Types of Alternative Data

Banks and financial institutions can gather alternative data from a range of sources, but below are some of the more common types of alternative data applied to investing.  

 

Web Traffic and App Usage

Is a software company’s application attracting new users or dropping them? Are sites in a particular product category suddenly seeing an influx of visitors? The answers to these kinds of traffic-data questions are manifestly valuable to traders, so it’s no surprise that web and app analytics services have become de rigueur tools in the alternative-data toolbox.

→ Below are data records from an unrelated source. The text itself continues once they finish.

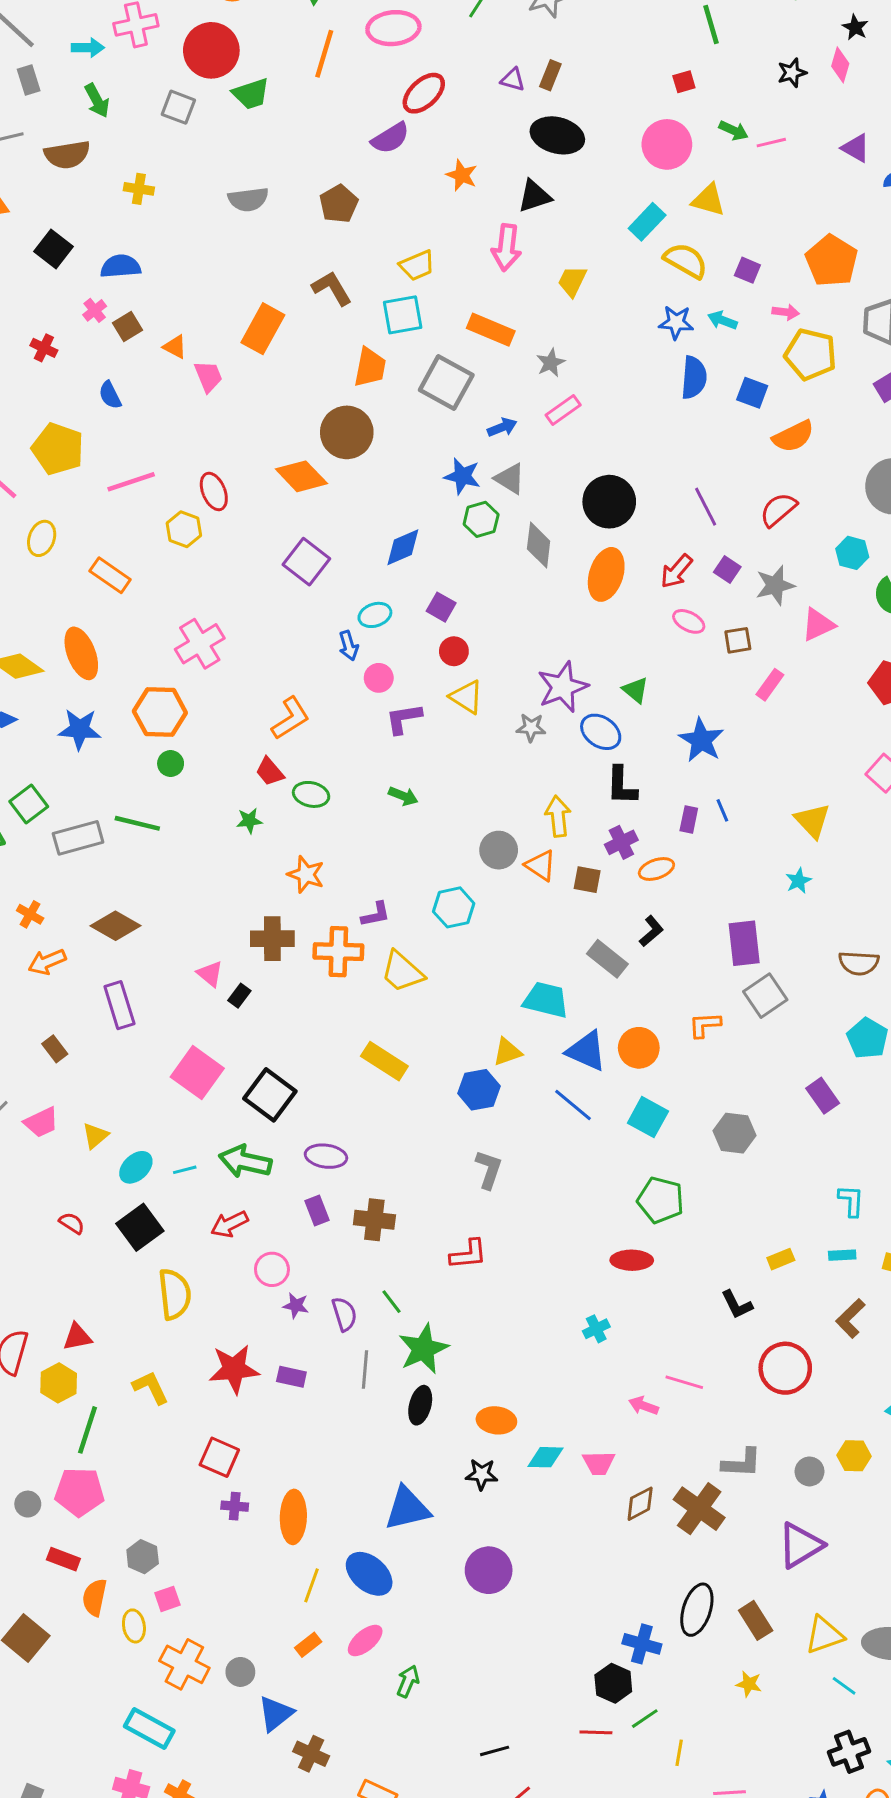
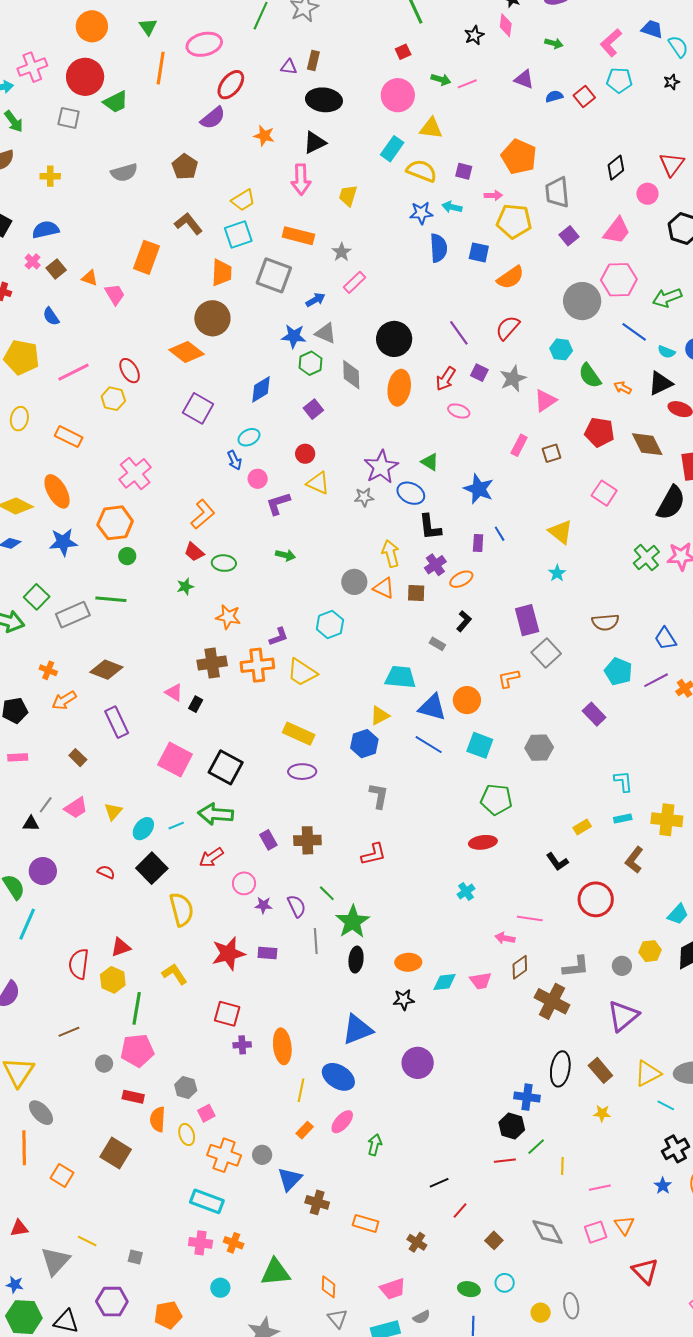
purple square: (441, 607) -> (313, 409), moved, turned 30
brown square: (738, 640) -> (552, 453), moved
gray rectangle: (607, 959) -> (437, 644), size x0.6
purple ellipse: (326, 1156) -> (302, 772), moved
brown diamond: (640, 1504) -> (520, 967), moved

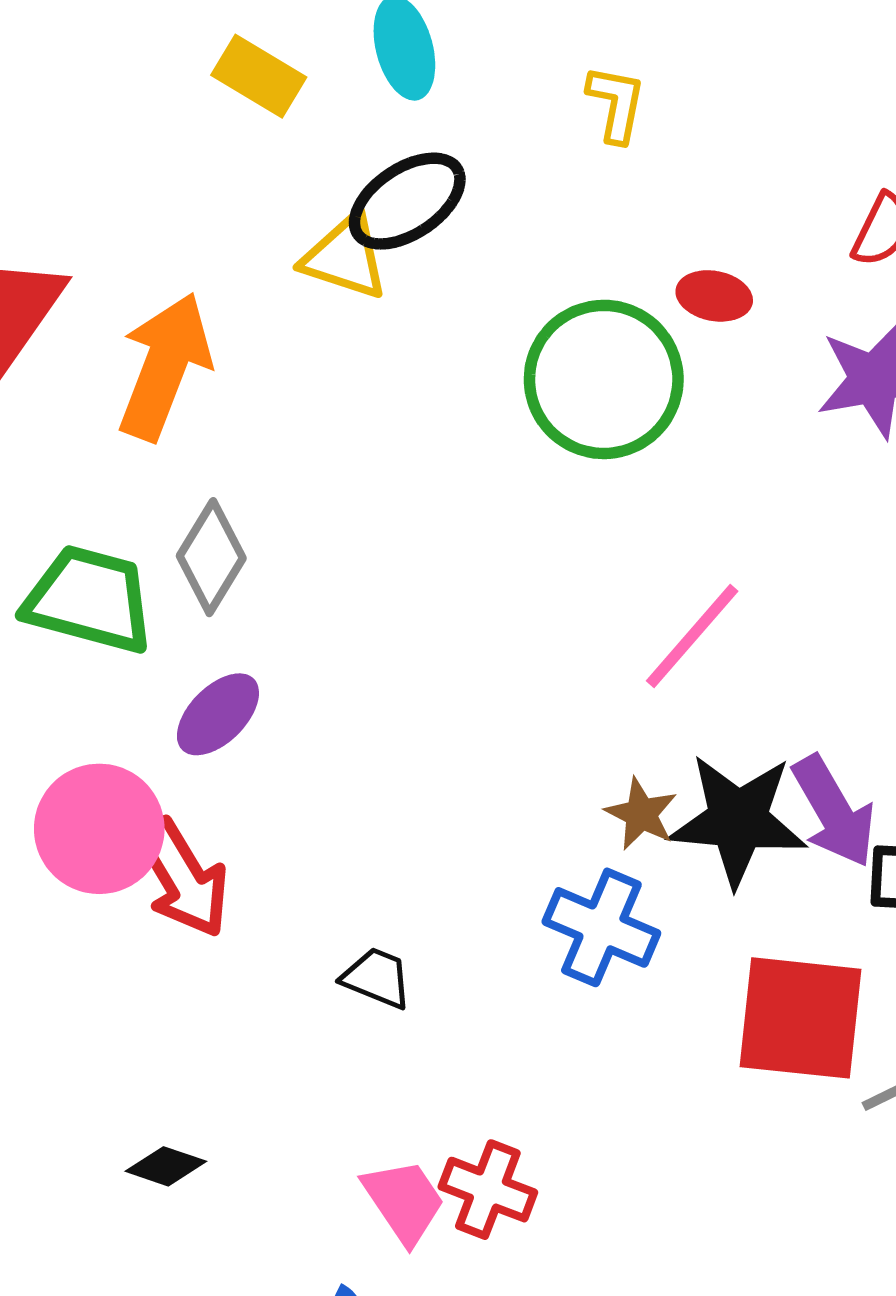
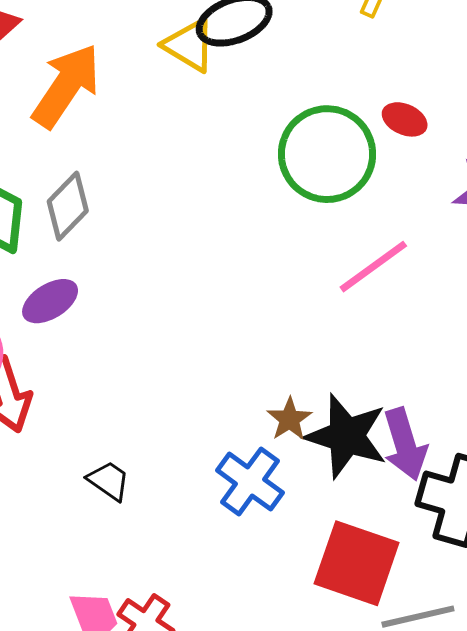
pink line: (692, 636) -> (373, 267), moved

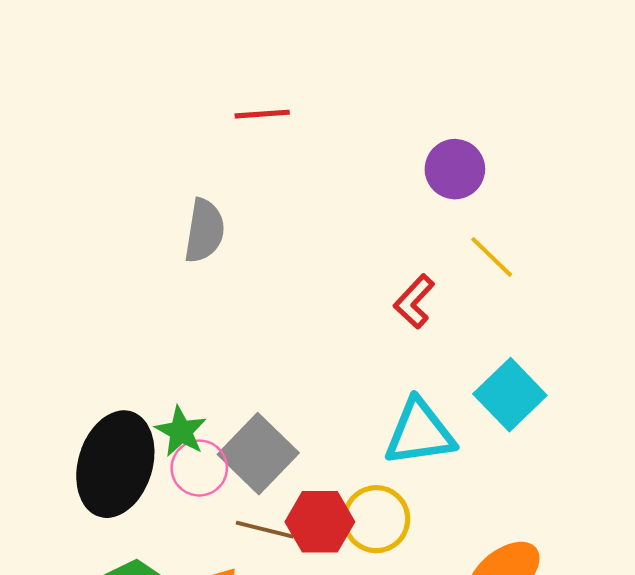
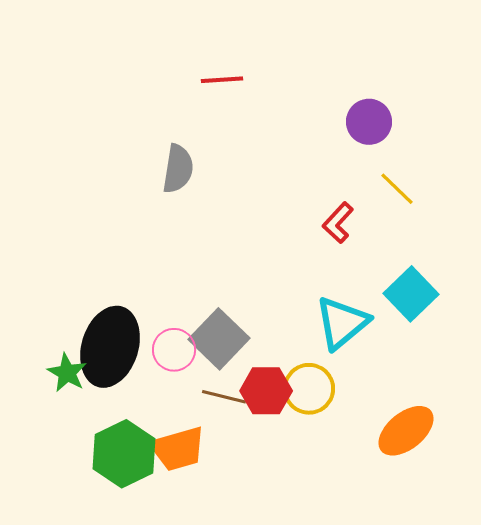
green star: (181, 431) -> (67, 373), moved
cyan triangle: (419, 433) -> (342, 323), turned -32

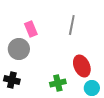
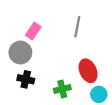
pink rectangle: (31, 29) -> (33, 31), turned 56
black cross: (12, 80) -> (26, 79), moved

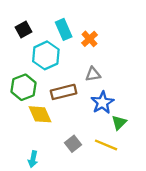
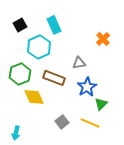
orange cross: (90, 39) -> (103, 39), moved
brown rectangle: (64, 92) -> (54, 78), turned 35
cyan arrow: (33, 159) -> (16, 133), moved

A noteworthy player here is SimilarWeb. The service’s sophisticated data sets, available through a user-interface platform or direct API, encompass some 1 billion sites and eight million apps In May 2021, it became the first alternative-data company to go public, seeking to expand its client focus beyond the hedge funds that first took notice.

 

Social Sentiment and Product Reviews

Just as marketers use social listening tools to monitor brand perception online, investment firms consider social media data when evaluating stocks. Alt-data provider Thinknum, for example, has a Facebook Followers collection, which tracks “like” numbers, check-in counts and other Facebook information for more than 130,000 companies, dating back more than eight years. It has similar data sets for other social networks.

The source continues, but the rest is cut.